- [WHAT YOU HAVE TO DO] Repeat precisely the span of lines below that opens with the line containing "zona de alto" and closes with the line containing "住宅ローン保証料は借り入れした金額や返済にかかる年数によっ", both included.

- [GIVEN ENTRIES]
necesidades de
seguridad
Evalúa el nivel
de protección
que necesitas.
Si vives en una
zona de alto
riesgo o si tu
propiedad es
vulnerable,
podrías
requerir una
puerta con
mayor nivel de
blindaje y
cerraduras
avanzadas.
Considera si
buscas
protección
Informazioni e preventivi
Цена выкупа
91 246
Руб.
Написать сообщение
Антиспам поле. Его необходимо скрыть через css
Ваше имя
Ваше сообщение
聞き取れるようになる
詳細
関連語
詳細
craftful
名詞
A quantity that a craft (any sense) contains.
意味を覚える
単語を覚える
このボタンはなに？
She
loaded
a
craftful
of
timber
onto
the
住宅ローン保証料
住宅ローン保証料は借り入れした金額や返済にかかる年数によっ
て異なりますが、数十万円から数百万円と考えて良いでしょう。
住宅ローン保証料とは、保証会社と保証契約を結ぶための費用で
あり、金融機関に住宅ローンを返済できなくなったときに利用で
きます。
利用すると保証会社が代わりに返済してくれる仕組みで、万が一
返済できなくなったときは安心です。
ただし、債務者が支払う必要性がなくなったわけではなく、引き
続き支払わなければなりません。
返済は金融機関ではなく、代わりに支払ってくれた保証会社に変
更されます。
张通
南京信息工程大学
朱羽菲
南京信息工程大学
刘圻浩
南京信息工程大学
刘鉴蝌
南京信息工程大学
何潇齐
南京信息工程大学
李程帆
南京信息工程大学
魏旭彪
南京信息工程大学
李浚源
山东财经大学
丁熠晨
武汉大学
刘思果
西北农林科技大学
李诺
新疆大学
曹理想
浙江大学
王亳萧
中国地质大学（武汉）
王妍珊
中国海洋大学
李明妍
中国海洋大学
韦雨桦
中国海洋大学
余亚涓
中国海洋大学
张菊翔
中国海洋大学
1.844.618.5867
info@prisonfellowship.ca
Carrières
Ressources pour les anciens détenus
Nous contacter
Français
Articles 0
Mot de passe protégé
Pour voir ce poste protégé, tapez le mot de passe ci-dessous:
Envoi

--

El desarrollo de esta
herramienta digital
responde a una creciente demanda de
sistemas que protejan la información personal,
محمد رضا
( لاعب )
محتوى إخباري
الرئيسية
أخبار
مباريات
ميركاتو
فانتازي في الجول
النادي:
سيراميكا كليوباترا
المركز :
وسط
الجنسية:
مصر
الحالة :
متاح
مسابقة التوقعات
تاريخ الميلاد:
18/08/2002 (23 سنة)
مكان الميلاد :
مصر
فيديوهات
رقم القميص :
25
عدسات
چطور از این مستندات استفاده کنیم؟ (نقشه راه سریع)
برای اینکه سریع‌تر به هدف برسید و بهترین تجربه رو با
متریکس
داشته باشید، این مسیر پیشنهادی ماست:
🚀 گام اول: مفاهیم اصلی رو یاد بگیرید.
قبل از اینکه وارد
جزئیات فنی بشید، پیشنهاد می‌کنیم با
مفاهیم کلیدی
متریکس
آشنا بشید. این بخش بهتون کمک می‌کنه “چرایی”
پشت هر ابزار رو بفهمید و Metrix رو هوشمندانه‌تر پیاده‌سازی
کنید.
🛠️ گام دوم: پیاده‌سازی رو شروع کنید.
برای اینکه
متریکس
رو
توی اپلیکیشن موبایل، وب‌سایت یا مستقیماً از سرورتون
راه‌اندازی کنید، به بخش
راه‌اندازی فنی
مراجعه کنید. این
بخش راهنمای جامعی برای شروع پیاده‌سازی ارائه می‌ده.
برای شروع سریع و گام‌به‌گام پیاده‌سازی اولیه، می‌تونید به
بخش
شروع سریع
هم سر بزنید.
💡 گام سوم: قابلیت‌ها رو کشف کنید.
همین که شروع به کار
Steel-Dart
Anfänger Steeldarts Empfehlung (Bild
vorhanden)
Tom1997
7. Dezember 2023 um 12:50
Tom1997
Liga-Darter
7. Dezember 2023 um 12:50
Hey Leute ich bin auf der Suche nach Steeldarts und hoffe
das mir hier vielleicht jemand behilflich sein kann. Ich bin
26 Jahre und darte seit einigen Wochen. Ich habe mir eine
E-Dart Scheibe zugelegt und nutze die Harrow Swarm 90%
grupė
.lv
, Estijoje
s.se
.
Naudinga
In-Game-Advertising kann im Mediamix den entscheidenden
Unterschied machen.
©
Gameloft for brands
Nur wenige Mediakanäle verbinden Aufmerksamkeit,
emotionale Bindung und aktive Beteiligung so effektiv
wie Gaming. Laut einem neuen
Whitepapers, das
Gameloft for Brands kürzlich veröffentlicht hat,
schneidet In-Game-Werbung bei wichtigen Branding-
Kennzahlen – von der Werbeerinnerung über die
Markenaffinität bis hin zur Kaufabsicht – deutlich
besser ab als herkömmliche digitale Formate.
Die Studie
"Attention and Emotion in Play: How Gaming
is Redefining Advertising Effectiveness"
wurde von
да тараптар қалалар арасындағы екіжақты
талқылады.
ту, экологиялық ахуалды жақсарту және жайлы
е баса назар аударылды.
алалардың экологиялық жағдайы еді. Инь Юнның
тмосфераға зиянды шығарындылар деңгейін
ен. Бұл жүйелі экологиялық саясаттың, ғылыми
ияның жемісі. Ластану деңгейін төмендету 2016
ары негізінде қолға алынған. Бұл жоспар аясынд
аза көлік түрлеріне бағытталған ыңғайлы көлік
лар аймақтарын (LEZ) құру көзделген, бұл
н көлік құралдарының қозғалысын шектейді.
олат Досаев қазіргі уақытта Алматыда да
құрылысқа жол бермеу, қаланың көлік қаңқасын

==

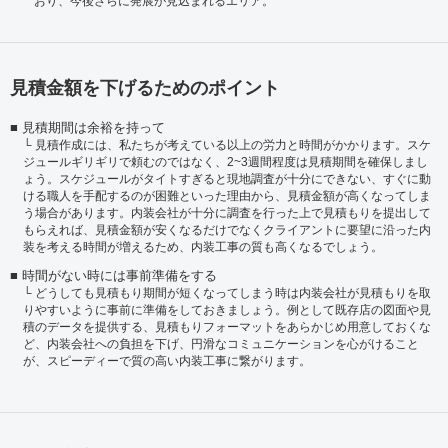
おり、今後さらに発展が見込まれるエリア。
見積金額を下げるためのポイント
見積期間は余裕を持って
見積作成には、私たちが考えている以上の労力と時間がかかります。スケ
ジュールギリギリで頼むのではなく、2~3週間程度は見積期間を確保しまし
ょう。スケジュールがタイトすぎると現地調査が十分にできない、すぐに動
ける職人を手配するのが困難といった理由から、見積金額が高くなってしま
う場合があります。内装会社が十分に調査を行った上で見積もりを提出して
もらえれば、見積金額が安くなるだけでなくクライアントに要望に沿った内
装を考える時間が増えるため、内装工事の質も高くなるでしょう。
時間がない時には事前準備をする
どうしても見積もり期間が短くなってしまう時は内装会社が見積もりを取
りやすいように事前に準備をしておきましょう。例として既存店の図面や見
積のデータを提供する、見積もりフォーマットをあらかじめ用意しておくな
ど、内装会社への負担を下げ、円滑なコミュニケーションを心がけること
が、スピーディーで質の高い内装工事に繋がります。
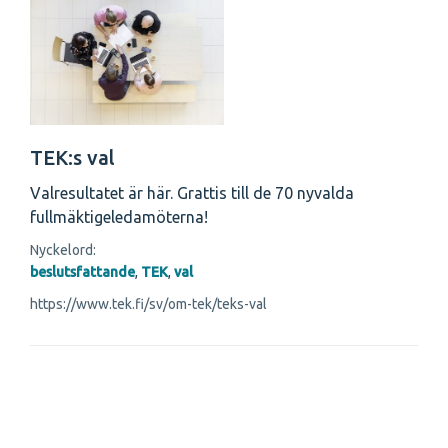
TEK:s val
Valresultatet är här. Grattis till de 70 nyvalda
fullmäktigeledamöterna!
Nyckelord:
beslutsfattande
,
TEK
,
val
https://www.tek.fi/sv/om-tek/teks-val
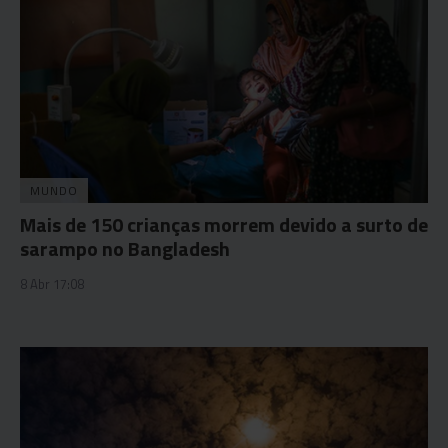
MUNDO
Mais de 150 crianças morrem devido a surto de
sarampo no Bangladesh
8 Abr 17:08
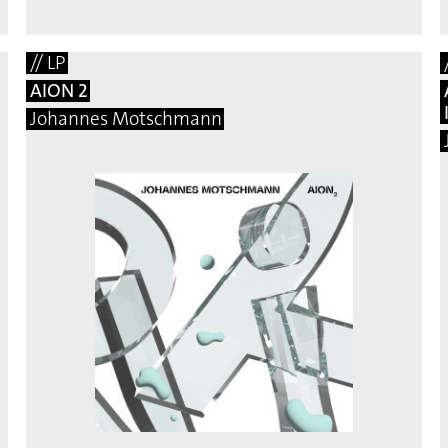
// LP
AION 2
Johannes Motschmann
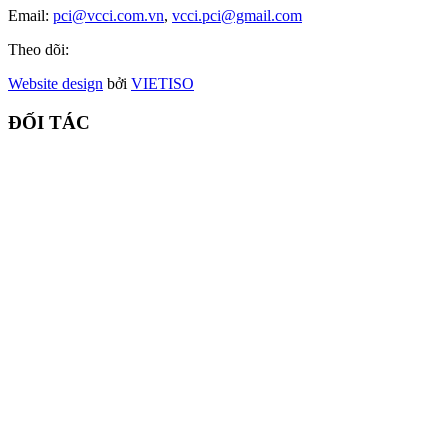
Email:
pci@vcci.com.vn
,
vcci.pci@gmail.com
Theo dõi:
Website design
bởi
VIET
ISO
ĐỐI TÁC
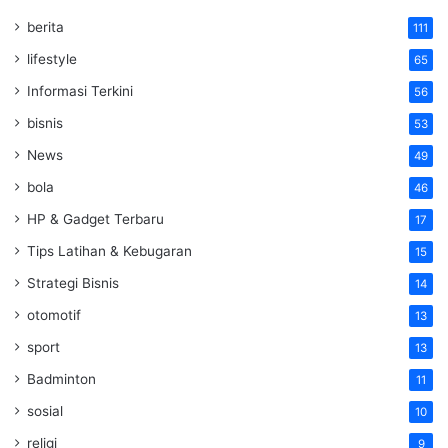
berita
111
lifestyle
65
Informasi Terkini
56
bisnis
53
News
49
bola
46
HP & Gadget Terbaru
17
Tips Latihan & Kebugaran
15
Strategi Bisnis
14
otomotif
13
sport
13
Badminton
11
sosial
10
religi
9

- [ANSWER TO THIS EXERCISE]
zona de alto
riesgo o si tu
propiedad es
vulnerable,
podrías
requerir una
puerta con
mayor nivel de
blindaje y
cerraduras
avanzadas.
Considera si
buscas
protección
Informazioni e preventivi
Цена выкупа
91 246
Руб.
Написать сообщение
Антиспам поле. Его необходимо скрыть через css
Ваше имя
Ваше сообщение
聞き取れるようになる
詳細
関連語
詳細
craftful
名詞
A quantity that a craft (any sense) contains.
意味を覚える
単語を覚える
このボタンはなに？
She
loaded
a
craftful
of
timber
onto
the
住宅ローン保証料
住宅ローン保証料は借り入れした金額や返済にかかる年数によっ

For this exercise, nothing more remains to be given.